5.1 The Most Influential Features for Credit Risks (Continuous Target Features)

We first use the proposed feature selection algorithm to identify the most influential features which are most relevant to the interest rate of P2P platforms. In finance, the interest rates of P2P lending can also be interpreted as the rate of return on a loan (for investors), and the higher the rate of return, the greater the likelihood of default. Identifying the most relevant features to the interest rate can help investors effectively manage the credit risks involved in P2P lending [24]. Therefore, in our experiment, we set the interest rate as our continuous target feature. Our purpose is to identify the features that are most influential for the credit risks of the P2P platforms. To realize this goal, we use the proposed feature selection algorithm to rank the remaining 18 features according to their similarities to the target label in descending order. The results are shown in Table 1.

Table 1. Influential factors for bankruptcy problems for P2P lending platforms in China

Results and Discussions: It is shown that registered capital, operation time, average amount invested, loan dispersion, and average times of investment are the top five features which are most relevant to the interest rate (target feature). These results are in consistent with the finance theory. For instance, the registered capital indicates stronger financial stability of the platform. In addition, a longer operation time of the platform usually implies that the platform accumulates abundant risk management knowledge and skills, which are helpful to maintain a lower credit risk level. Moreover, a more dispersed loan rate often indicates a higher degree of security for the platform, which implies a relatively lower interest rate. The average amount invested and average times of investment indicate investors’ preferences for the less risky platforms. On the contrary, features such as average times of borrowing and average amount borrowed are of less relevance because these features reflect the financing needs of the borrowers and are less relevant to the credit risks of the platforms.

Comparisons: In this section, we compare the proposed feature selection (FS) method with two widely used methods including correlation analysis (CA) and multiple linear regression (MLR). Table 2 presents a comparison of the results obtained via these methods. Each method identifies 10 features which have higher correlation to the interest rate. It can be noticed that the most influential factors identified by the proposed method tend to be more in consistent with the factors selected by MLR, whereas CA ranks different features higher. For example, among the top five most influential factors, both FS and MLR select operation time and loan dispersion. This is reasonable because a more dispersed loan rate often indicates a higher degree of security for the platform, which implies a relatively lower interest rate. Also, a longer operation time of the platform often indicates that the platform accumulates abundant risk management knowledge and skills, which are helpful to maintain a lower credit risk level. These results are in consistent with the finance theory and demonstrate the effectiveness and usefulness of the proposed method for the identification of the most influential factors for credit risk analysis of P2P lending platforms.

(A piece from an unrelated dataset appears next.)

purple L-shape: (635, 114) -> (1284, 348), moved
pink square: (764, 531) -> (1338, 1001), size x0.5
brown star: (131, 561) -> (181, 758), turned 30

Table 2. Comparison of three methods

5.2 Classification for the Credit Rating (Discrete Target Features)

We further evaluate the performance of the proposed method when the target features are discrete. We set the credit rating (taking discrete values) as the target feature, and our purpose is to identify the most influential features for the credit rating of the P2P lending platforms in China. These rating values are collected from the “Report on the Development of the P2P lending industry in China, 2014–2015”, issued by the Financial Research Institute of the Chinese Academy of Social Sciences. Due to the strict evaluation criteria involved, only 104 P2P platforms are included in this report, among which only 42 platforms belong to the 200 P2P platforms used in the above data set. Therefore, we take these 42 platforms as samples for evaluation.

Fig. 1.
figure 1

Accuracy vs. number of selected features for different feature selection methods.

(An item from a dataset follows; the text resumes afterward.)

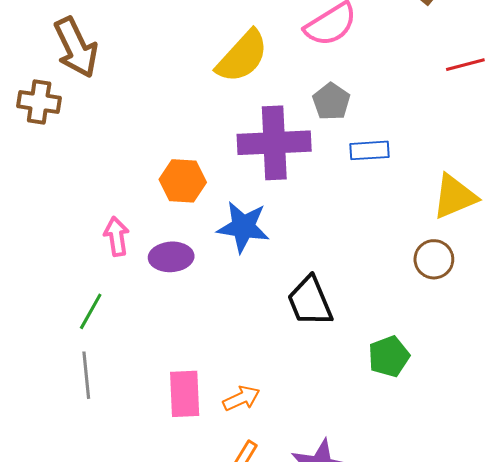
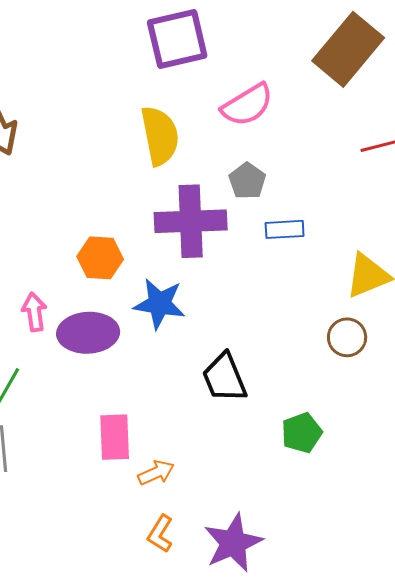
yellow semicircle: (242, 56) -> (160, 136), turned -54
purple ellipse: (171, 257) -> (88, 333), size x1.4
pink rectangle: (185, 394) -> (115, 437), moved

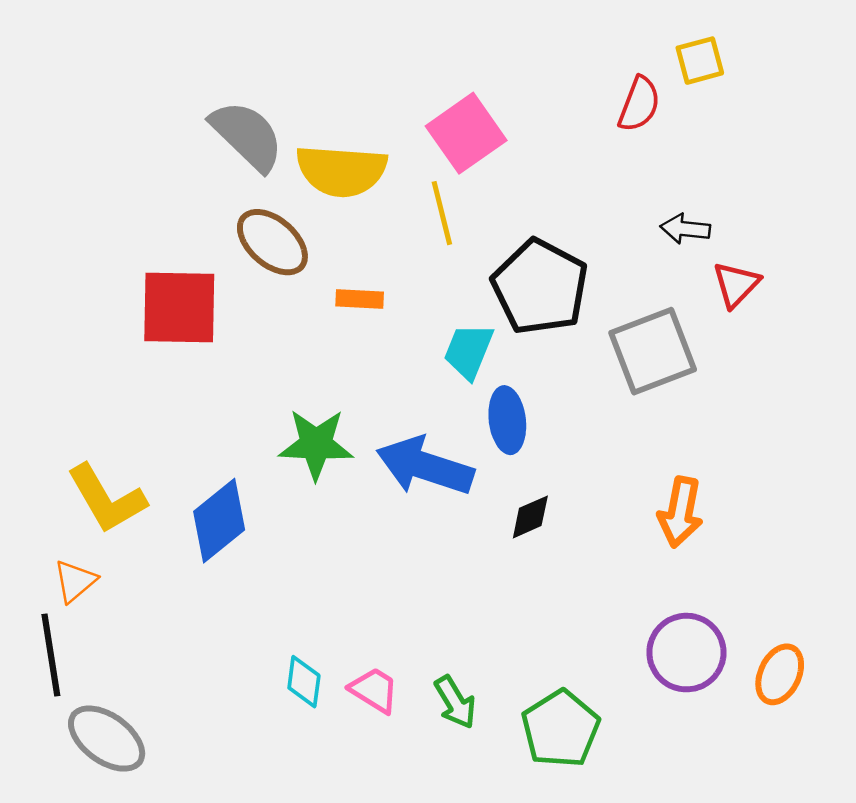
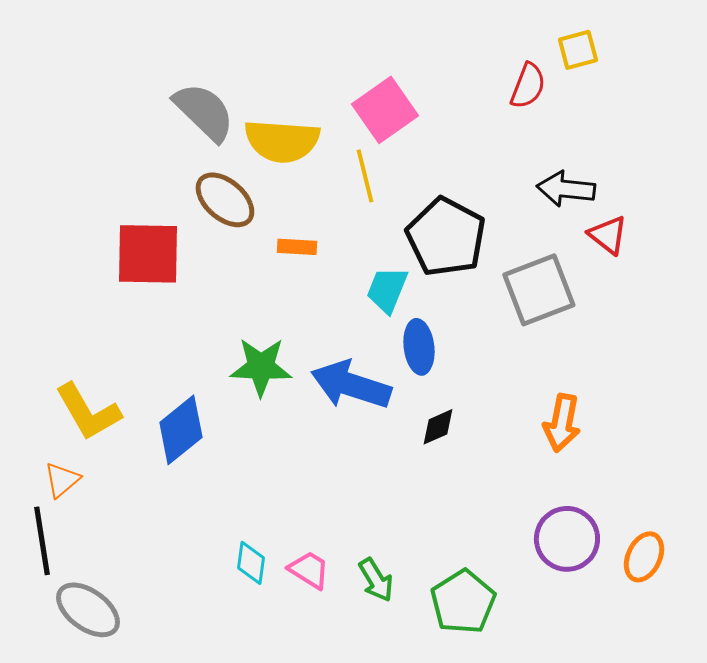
black arrow: (685, 229) -> (566, 189), size x1.4
red triangle: (736, 285) -> (608, 235), turned -36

In our experiment, we set the discrete credit rating targets as the classification labels. Because the 42 platforms are categorized into four classes according to their credit rating values, we set the number of classes as four. We randomly select \(50\,\%\) of the 42 samples as training data, and use the other half for testing. By repeating this selection process 10 times, we obtain 10 random partitions of the original data. For each of the 10 partitions of the original data, we perform a 10-fold cross-validation using a C-Support Vector Machine (C-SVM) to evaluate the classification accuracy associated with the selected features located via different feature selection methods. These methods include: (1) the proposed feature selection method (GS), (2) the Fisher Score method (FS) [11], and (3) the Mutual Information based method (MI) [16]. We perform cross-validation on the testing samples taken from the feature selection process. Specifically, the entire sample is randomly partitioned into 10 subsets and then we choose one subset for testing and use the remaining 9 subsets for training, and this procedure is repeated 10 times. The final accuracy is computed by averaging the accuracies from each of the random subsets, over all the 10 partitions. The final accuracy is computed by averaging the accuracies from each of the random subsets, over all the 10 partitions. The classification accuracy of each feature selection method based on different number of the most influential features is shown in Fig. 1.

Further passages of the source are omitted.